No, absolutely not. If I only shot macros would I pick the SD14 over
the D200? Yes. There's no perfect camera out there. Each has
strengths and weaknesses. To diss a camera over what one has heard or
read is totally moronic particularly when there is no general concensus
amongst the reviewers that the Sigma is crummy.
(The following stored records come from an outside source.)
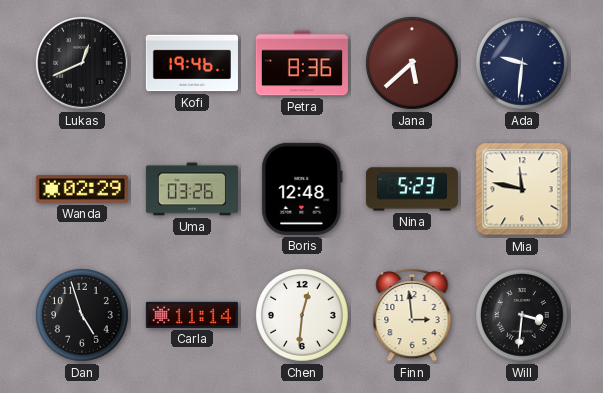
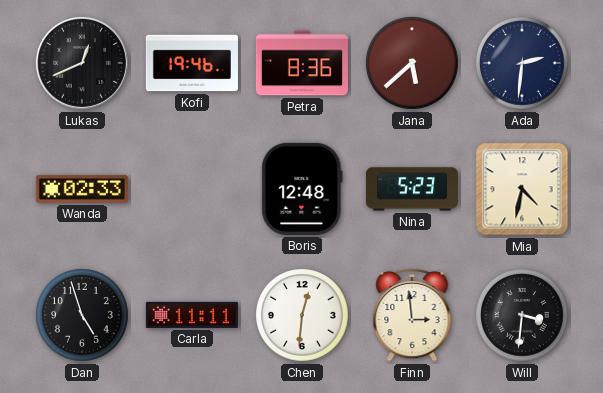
Ada: 9:31 -> 2:31
Wanda: 02:29 -> 02:33
Uma: 03:26 -> none
Mia: 11:47 -> 4:32
Carla: 11:14 -> 11:11
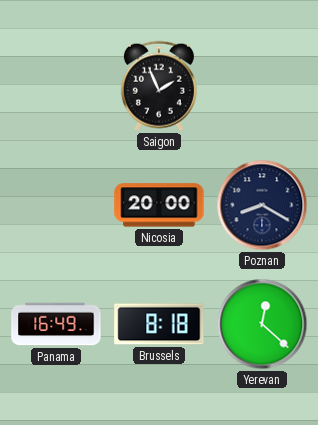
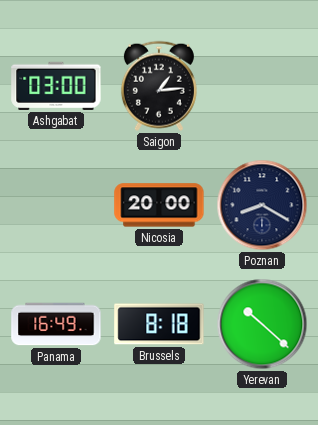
Ashgabat: none -> 03:00
Saigon: 1:56 -> 1:14
Yerevan: 12:22 -> 10:22
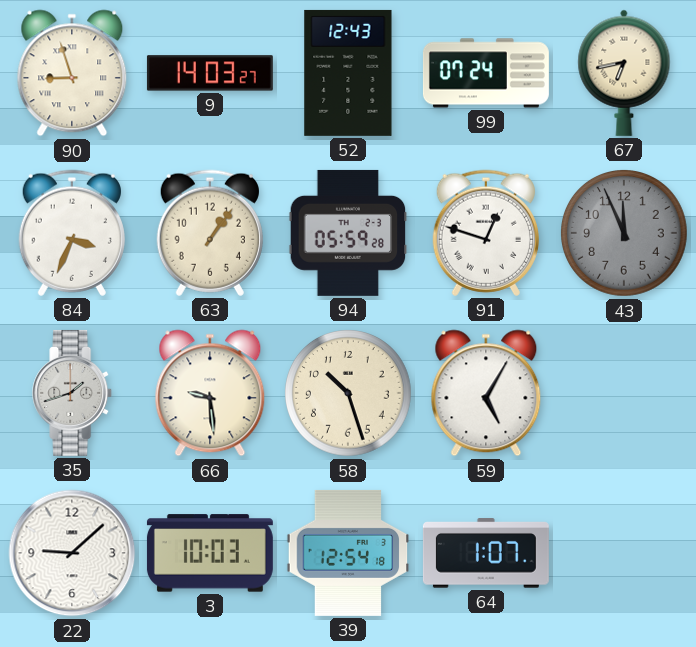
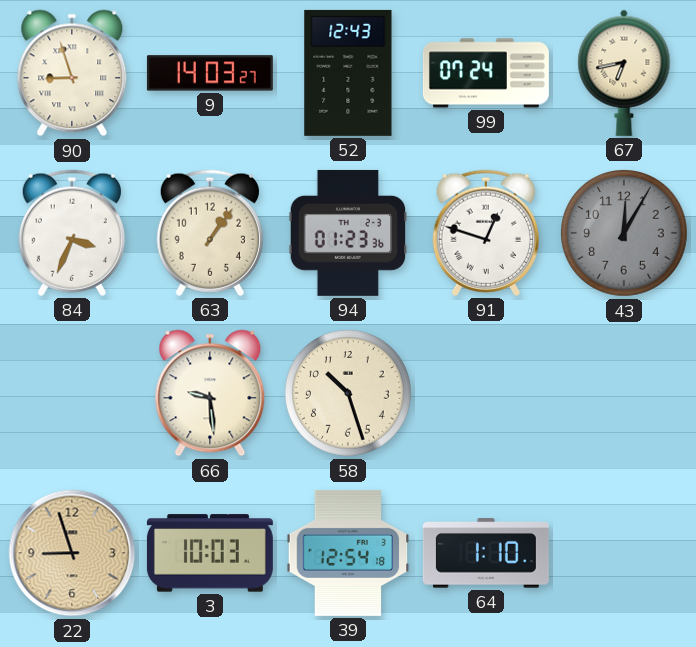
94: 05:59 -> 01:23
43: 11:56 -> 12:05
35: 1:42 -> none
59: 5:05 -> none
22: 9:08 -> 8:57
22 dial: white -> champagne
64: 1:07 -> 1:10
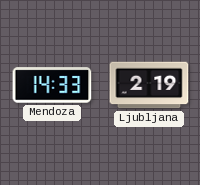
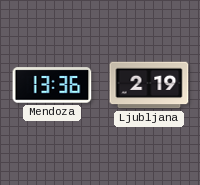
Mendoza: 14:33 -> 13:36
As far as marketing honesty goes, well that isn't even an issue AFAIC
as all the camera companies tend to exaggerate their claims. And there
are positive reviews out there. Do a search of the Sigma dpreview
forum and you'll find links to them.

On 2008-01-07 21:09:33 -0700, SMS <(E-Mail Removed)> said:

> You seem to believe that there is some rule that in order to make any
> comments regarding a product that you actually have to own it.
>
> The beauty of the web is that it's possible to become knowledgeable
> about products _before_ you plonk down your credit card to make a
> purchase.
>
> It'd be one thing if we were dealing with a company for a reputation
> for honesty in marketing, or if there were only positive reviews by
> professional reviewers (or even some positive reviews).
>
> Instead we have a company that has taken deceptive marketing and
> advertising to new highs, and a collection of reviews that are all
> negative.
>
> Michael Tuthill wrote:
>> And your actual experience with the camera amounts to what?
>>
>> On 2008-01-07 13:05:24 -0700, "Mr. Strat" <(E-Mail Removed)> said:
>>
>>> In article <47827b5d$0$14079$(E-Mail Removed)> , Michael
>>> Tuthill <(E-Mail Removed)> wrote:
>>>
>>>> In the end it comes down to personal preferences. If you want to bang
>>>> off a few quick shots of your kids birthday party the Sigma isn't the
>>>> best choice. If you want to take photos of the mountains or some other
>>>> idyllic scene I feel the Sigma is a great alternative. For macro
>>>> shooting the Sigma is great due to the ability to take shots sharp
>>>> enough to view at original size while maintaining sharp edge detail.
>>>
>>> In the end, it comes down to something that sucks compared to other
>>> things that don't suck.
>>>
>>> Sigma has a proven history of producing mediocre cameras and lying
>>> about their specs. Foveon technology may appear good on paper, but in
>>> practice, it just doesn't work.
>>>
>>> You can buy one of these Sigma pieces of crap if you want, but your
>>> money would be much better spent on just about any other brand name
>>> cameras.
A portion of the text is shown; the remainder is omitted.